Measuring Trade Openness: A Systematic Review
Conventional measures of trade openness based on trade volumes relative to GDP have come under criticism. Such an approach may overlook economies of scale, potential for monopolistic pricing practices, and whether weather shocks on one sector in one country may be offset by offsetting demand from nearby countries.
Methods
Conventional measures of trade openness rely on import and export measures that do not sufficiently normalize or filter to isolate value added, distorting exposure to foreign shocks. We propose an alternate measure, high order trade (HOT), that abstracts from direct trade.
This measure represents the degree to which a country depends on foreign production and is more accurate than conventional welfare cost of autarky calculations because it takes into account any potential gains that would arise from shifting closer toward free trade. Furthermore, HOTT measurements tend to be more consistent as they don’t vary based on variables like GDP per capita which may differ widely among nations.

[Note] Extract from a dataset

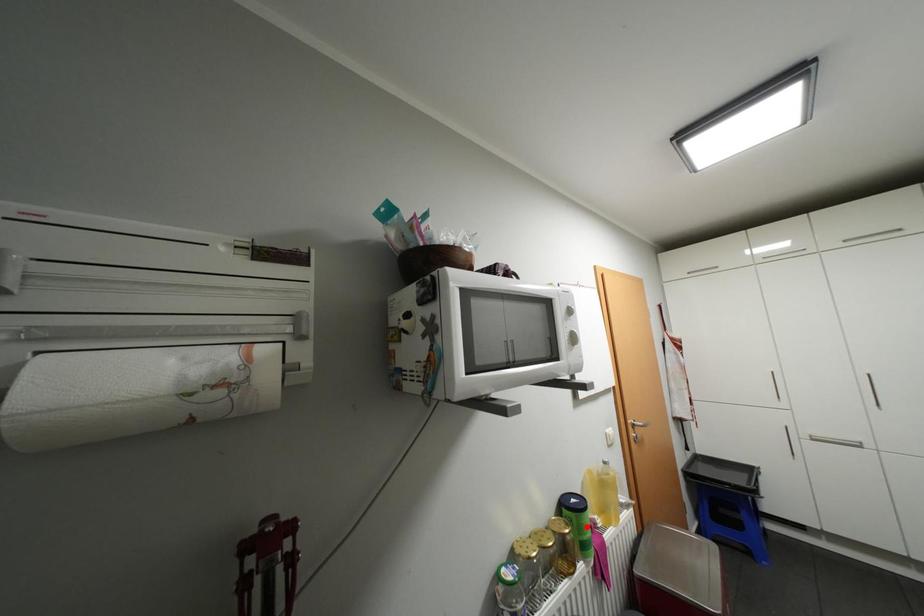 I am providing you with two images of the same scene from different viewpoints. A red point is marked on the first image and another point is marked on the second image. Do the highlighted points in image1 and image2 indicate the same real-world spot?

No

Empirical results support our general perception that HOTT provides an accurate measure of openness and growth. We present pooled cross-section regression results as well as conditional correlation analyses taking account of country size effects.
Results
Trade-to-GDP ratio is an increasingly widely-accepted proxy of how dependent an economy’s producers and consumers are on foreign supply, making trade a proxy measure of integration into global markets. Research on openness and growth has focused heavily on this indicator as an indication of country integration into international trade markets; its findings demonstrate clearly: countries more open to trade grow faster than those less open; this effect holds even when controlling for additional variables including quality instruments.
Conventional measures of openness tend to have an extremely skewed distribution across sectors: closed sectors are more often the norm. Therefore, as Alcala and Ciccone emphasize, conducting growth regressions with multiple indicators or robustness tests is key in order to understand their consequences. HOT is one such de-facto measure which, like its predecessors, has been found associated with higher economic growth, labor productivity and import synchronization; in addition to that it also corrects for the uneven distribution of sectoral openness.
Conclusions
Conventional measures of trade openness tend to use ratios of imports and exports to GDP as an indicator of trade openness, with this measure offering an overview of what forces drive economic development. Unfortunately, this approach can present several problems.
First, trade openness increases productivity by stimulating demand for tradable goods; however, this may have an adverse impact on nontradables, increasing denominator levels more than numerator counts and thus decreasing conventional measures of trade and thus their capacity to explain growth.
Numerous studies have addressed this topic by employing either real or hybrid measures of openness that take into account both its de-facto and financial components, adding regressors to account for country size or other potential confounders, with results usually suggesting openness is an excellent predictor of growth and income levels.
Recommendations
Economic openness is generally expected to promote growth for numerous reasons, including its ability to help countries take advantage of comparative advantages, specialize their workforces and foster innovation. Yet evidence supporting this prediction may be lacking.
One reason is that the choice of openness measure has an outsized influence on regression results, for instance the effects of various de-facto openness measures can vary dramatically on growth regression results (Rodriguez and Rodrik 2001; Yanikkaya 2003).
At present, various measures of economic openness rely on different sources of data and emphasize different aspects of it. Therefore, when selecting an openness measure it is crucial that due consideration be given to selecting one based on case-based theoretical justification and robustness checks – ideally using only one indicator across all growth regressions; an exports and imports ratio to GDP ratio remains one widely used de-facto measure of trade openness.